Due to the polysemy of the concept “model” in science and technology, there is no unified classification of types of modeling: classification can be carried out according to the nature of the models, the nature of the objects being modeled, and the areas of application of modeling (in engineering, physical sciences, cybernetics, etc.). For example, the following types of modeling can be distinguished:
Information Modeling
Computer simulation
Mathematical modeling
Mathematical cartographic modeling
Molecular modeling
Digital modeling
Logic modeling
Pedagogical modeling
Psychological modeling
Structural Modeling
Physical modeling
Economic and mathematical modeling
Simulation modeling
Evolutionary modeling
The modeling process includes three elements:
Subject (researcher),
Object of study
A model that defines (reflects) the relationship between the cognizing subject and the cognizable object.
The first stage of building a model assumes some knowledge about the original object. The cognitive capabilities of the model are determined by the fact that the model displays (reproduces, imitates) any essential features of the original object. The question of the necessary and sufficient degree of similarity between the original and the model requires specific analysis. Obviously, a model loses its meaning both in the case of identity with the original (then it ceases to be a model), and in the case of excessive difference from the original in all significant respects. Thus, the study of some aspects of the modeled object is carried out at the cost of refusing to study other aspects. Therefore, any model replaces the original only in a strictly limited sense. It follows from this that for one object several “specialized” models can be built, concentrating attention on certain aspects of the object under study or characterizing the object with varying degrees of detail.

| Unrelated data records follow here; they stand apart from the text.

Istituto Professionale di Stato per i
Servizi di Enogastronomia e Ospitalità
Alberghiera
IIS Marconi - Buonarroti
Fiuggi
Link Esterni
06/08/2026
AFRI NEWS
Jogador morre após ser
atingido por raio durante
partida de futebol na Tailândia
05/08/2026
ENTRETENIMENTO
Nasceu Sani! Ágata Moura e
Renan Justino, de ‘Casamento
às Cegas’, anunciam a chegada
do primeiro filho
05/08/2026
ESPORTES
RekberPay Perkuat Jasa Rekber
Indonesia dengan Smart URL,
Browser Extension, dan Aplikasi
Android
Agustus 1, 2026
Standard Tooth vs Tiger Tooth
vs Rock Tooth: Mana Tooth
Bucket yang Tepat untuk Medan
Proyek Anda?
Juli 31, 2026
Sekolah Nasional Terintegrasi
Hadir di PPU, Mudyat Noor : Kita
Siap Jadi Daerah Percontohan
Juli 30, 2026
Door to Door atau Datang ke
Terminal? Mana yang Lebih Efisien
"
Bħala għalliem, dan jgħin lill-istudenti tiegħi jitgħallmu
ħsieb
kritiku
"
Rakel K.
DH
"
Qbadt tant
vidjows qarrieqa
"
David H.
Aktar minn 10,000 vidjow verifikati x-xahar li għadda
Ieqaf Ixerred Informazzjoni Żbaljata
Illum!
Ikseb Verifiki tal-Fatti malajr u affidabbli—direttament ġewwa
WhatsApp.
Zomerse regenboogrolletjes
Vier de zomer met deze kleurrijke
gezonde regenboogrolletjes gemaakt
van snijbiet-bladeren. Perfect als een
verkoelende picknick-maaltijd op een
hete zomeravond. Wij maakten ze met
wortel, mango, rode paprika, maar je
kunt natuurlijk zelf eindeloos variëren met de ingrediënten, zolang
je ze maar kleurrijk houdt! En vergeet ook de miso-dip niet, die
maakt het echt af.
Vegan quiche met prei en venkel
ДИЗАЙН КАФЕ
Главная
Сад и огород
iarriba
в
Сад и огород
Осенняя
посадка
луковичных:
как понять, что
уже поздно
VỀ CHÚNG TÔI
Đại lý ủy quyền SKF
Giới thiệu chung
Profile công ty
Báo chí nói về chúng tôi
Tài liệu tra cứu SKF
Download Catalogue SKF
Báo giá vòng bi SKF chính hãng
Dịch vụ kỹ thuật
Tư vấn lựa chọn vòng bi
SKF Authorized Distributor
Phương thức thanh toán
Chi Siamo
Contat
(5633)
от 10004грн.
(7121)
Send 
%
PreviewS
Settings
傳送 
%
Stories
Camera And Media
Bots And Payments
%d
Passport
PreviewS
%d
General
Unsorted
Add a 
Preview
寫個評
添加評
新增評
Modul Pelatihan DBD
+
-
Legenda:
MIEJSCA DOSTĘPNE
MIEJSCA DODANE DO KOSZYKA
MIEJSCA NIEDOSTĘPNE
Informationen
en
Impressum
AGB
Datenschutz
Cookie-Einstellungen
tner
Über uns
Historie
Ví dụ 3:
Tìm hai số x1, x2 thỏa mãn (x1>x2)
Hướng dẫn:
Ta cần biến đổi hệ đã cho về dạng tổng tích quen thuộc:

At the second stage, the model acts as an independent object of research. One of the forms of such research is conducting “model” experiments, in which the operating conditions of the model are deliberately changed and data on its “behavior” are systematized. The end result of this stage is a set (set) of knowledge about the model.
At the third stage, knowledge is transferred from the model to the original - the formation of a set of knowledge. At the same time, a transition occurs from the “language” of the model to the “language” of the original. The process of knowledge transfer is carried out according to certain rules. Knowledge about the model must be adjusted taking into account those properties of the original object that were not reflected or were changed during the construction of the model.
The fourth stage is the practical verification of the knowledge obtained with the help of models and their use to build a general theory of the object, its transformation or control.
Modeling is a cyclical process. This means that the first four-step cycle may be followed by a second, third, etc. At the same time, knowledge about the object under study is expanded and refined, and the initial model is gradually improved. Deficiencies discovered after the first modeling cycle, due to poor knowledge of the object or errors in model construction, can be corrected in subsequent cycles.
Now it is difficult to indicate an area of human activity where modeling would not be used. For example, models have been developed for car production, wheat cultivation, the functioning of individual human organs, and life Sea of Azov, consequences of nuclear war. In the future, each system can have its own models; modeling should be carried out before the implementation of each technical or organizational project.